• [TASK ITEM] Pick out every line of the entries below where "students" occurs, and copy those lines.

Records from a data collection

=== Begin Enclosure ===

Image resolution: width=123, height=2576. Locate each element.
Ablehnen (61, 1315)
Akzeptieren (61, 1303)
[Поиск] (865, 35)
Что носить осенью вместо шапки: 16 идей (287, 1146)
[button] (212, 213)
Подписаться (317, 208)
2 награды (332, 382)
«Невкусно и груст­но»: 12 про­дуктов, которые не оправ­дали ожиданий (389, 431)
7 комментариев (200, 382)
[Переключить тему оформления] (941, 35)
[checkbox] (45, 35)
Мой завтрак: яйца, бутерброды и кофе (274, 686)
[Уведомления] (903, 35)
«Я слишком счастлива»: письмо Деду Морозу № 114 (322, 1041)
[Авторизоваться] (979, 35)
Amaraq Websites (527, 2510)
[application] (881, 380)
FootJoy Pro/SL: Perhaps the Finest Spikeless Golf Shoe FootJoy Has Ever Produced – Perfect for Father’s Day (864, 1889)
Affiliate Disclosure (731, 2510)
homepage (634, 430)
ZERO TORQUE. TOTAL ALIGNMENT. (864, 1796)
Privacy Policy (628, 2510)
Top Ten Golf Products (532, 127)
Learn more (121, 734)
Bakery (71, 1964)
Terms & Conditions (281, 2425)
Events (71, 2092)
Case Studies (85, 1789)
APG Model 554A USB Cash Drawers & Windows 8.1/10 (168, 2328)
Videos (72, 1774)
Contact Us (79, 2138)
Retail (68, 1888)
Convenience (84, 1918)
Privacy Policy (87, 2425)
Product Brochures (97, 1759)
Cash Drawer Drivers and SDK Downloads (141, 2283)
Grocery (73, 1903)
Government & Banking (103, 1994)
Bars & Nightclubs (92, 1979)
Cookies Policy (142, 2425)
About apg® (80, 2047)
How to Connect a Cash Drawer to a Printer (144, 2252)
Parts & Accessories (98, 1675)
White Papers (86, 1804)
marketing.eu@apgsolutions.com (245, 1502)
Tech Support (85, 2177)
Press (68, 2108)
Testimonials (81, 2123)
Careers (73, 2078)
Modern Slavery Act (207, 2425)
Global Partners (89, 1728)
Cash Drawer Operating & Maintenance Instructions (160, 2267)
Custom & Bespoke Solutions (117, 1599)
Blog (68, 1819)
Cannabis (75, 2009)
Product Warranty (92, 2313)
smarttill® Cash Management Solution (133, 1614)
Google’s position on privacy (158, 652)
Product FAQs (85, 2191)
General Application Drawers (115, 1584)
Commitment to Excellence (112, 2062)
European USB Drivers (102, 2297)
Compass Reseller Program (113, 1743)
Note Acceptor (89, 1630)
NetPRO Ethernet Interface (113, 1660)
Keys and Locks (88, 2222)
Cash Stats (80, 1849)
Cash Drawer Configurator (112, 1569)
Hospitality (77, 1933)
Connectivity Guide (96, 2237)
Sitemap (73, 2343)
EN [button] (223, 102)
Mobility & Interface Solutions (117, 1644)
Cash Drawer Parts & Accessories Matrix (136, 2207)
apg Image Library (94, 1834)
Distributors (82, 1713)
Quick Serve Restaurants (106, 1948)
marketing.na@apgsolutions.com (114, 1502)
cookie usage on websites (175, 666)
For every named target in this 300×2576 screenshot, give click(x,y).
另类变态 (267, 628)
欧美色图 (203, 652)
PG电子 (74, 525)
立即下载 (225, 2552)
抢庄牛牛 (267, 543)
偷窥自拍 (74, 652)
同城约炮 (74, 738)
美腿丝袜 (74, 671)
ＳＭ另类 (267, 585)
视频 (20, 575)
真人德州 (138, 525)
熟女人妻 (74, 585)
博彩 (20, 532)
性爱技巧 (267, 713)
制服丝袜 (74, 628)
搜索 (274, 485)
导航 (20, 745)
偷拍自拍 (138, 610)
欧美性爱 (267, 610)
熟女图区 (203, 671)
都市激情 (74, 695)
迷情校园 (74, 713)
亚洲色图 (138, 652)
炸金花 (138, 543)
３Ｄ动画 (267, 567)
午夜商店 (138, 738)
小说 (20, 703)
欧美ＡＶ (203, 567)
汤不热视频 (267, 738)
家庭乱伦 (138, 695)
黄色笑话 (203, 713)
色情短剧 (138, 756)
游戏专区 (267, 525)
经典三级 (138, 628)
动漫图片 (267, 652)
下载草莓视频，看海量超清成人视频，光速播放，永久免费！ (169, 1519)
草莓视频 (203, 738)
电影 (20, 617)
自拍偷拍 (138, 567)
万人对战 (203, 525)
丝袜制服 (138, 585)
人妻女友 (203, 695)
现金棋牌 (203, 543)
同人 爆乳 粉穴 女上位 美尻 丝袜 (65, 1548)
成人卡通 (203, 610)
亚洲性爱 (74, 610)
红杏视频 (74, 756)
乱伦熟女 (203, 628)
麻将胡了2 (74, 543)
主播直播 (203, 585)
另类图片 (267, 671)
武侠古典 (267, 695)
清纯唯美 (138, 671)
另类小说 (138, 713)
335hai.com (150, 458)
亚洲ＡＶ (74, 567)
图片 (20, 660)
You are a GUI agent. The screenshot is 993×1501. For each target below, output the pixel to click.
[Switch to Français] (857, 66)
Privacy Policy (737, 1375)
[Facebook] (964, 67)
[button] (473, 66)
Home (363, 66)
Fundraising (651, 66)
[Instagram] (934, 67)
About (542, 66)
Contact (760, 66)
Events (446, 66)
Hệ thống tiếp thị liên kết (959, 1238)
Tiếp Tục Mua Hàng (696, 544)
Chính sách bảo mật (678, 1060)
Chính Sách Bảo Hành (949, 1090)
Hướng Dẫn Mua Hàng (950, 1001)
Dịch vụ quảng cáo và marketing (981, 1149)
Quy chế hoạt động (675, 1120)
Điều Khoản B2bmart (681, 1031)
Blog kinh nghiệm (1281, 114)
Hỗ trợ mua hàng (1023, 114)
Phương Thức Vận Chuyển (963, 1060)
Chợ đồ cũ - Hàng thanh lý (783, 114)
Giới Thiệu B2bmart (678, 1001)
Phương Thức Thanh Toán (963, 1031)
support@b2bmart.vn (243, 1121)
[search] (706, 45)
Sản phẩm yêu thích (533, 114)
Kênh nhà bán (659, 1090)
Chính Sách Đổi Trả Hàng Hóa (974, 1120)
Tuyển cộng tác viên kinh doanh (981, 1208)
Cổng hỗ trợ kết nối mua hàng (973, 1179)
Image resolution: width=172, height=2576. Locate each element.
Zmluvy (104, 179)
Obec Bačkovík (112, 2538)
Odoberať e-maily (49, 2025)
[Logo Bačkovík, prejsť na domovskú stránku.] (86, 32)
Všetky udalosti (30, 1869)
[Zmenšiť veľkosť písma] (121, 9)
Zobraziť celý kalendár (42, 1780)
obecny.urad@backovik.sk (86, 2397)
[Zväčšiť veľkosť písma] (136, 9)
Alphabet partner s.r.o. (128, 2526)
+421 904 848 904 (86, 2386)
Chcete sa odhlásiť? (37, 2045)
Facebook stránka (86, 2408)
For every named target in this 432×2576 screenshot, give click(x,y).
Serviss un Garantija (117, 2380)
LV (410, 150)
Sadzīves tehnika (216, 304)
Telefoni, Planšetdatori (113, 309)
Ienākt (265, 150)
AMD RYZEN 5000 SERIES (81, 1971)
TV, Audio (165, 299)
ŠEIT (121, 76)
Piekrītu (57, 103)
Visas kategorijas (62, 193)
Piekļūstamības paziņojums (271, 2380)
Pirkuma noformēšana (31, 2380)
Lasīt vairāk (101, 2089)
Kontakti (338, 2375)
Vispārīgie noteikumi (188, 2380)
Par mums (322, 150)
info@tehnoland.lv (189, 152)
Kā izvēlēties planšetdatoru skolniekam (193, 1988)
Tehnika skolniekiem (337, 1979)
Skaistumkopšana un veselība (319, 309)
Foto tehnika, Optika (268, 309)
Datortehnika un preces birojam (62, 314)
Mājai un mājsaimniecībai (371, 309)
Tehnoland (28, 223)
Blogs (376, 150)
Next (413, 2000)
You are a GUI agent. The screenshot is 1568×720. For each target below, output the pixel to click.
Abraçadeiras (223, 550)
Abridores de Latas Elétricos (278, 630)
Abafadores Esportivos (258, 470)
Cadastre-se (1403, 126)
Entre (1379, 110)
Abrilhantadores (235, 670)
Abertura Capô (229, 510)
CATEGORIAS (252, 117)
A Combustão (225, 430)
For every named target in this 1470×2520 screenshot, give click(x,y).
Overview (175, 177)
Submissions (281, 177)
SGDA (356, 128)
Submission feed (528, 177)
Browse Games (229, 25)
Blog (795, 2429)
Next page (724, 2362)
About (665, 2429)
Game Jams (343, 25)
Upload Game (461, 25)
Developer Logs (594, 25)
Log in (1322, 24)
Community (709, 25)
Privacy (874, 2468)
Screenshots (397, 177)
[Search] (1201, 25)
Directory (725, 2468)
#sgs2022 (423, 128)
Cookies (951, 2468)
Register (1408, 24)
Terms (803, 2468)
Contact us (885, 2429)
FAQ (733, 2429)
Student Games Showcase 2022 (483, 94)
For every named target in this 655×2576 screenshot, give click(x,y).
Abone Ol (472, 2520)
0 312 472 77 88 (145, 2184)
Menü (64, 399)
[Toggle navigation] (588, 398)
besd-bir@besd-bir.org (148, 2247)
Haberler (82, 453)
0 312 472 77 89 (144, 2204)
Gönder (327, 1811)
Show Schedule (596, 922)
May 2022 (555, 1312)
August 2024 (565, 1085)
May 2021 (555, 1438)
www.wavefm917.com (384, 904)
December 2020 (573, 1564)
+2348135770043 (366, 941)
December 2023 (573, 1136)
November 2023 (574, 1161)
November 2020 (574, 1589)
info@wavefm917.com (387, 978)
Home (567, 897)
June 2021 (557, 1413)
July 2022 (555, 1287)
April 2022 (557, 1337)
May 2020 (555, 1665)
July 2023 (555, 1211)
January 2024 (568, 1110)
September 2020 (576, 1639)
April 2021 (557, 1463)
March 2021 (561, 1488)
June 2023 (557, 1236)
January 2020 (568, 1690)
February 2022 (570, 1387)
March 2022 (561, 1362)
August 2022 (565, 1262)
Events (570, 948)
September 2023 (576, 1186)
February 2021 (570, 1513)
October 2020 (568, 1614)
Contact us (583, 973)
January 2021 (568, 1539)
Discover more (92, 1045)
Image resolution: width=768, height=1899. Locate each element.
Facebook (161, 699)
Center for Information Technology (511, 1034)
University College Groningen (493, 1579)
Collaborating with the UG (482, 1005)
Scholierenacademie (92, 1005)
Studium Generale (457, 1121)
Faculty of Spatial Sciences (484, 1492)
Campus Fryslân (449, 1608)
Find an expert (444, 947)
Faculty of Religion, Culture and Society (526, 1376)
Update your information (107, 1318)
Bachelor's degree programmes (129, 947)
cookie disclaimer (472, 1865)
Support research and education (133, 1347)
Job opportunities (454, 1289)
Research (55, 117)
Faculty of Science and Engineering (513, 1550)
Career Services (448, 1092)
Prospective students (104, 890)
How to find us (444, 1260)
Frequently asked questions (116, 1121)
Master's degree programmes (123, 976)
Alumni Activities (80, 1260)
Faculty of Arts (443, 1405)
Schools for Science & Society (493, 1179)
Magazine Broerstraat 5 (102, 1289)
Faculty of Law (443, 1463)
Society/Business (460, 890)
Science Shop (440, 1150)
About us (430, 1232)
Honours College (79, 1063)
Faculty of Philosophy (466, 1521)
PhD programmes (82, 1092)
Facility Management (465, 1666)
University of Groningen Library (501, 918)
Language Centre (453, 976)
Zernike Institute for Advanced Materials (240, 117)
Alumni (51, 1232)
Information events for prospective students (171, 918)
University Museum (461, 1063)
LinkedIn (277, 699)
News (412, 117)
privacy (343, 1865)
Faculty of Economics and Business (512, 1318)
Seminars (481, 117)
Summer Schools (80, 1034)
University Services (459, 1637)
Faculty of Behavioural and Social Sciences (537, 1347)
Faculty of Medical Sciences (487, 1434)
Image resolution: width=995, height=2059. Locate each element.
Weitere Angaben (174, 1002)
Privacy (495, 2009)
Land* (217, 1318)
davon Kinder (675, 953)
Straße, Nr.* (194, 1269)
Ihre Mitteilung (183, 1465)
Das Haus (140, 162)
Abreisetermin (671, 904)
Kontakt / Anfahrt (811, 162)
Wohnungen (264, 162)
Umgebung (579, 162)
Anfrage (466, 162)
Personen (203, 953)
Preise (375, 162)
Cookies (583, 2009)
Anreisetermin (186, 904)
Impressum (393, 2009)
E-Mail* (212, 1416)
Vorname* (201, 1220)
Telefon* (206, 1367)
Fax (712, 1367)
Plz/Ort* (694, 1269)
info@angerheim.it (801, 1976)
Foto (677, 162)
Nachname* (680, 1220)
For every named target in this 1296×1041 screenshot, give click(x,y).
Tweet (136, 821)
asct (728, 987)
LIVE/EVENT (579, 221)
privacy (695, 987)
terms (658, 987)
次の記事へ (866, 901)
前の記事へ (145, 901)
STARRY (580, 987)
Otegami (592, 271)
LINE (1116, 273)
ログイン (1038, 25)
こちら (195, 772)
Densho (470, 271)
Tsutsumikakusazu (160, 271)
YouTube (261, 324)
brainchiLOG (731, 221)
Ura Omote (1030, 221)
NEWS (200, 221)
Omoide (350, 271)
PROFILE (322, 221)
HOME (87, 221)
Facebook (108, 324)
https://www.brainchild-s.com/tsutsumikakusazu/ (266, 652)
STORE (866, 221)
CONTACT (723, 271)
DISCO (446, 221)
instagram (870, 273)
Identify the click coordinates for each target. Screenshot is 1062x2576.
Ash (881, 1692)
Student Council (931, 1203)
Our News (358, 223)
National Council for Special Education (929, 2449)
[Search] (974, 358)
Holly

=== End Enclosure ===

• [WRITTEN RESPONSE]
Prospective students (104, 890)
Information events for prospective students (171, 918)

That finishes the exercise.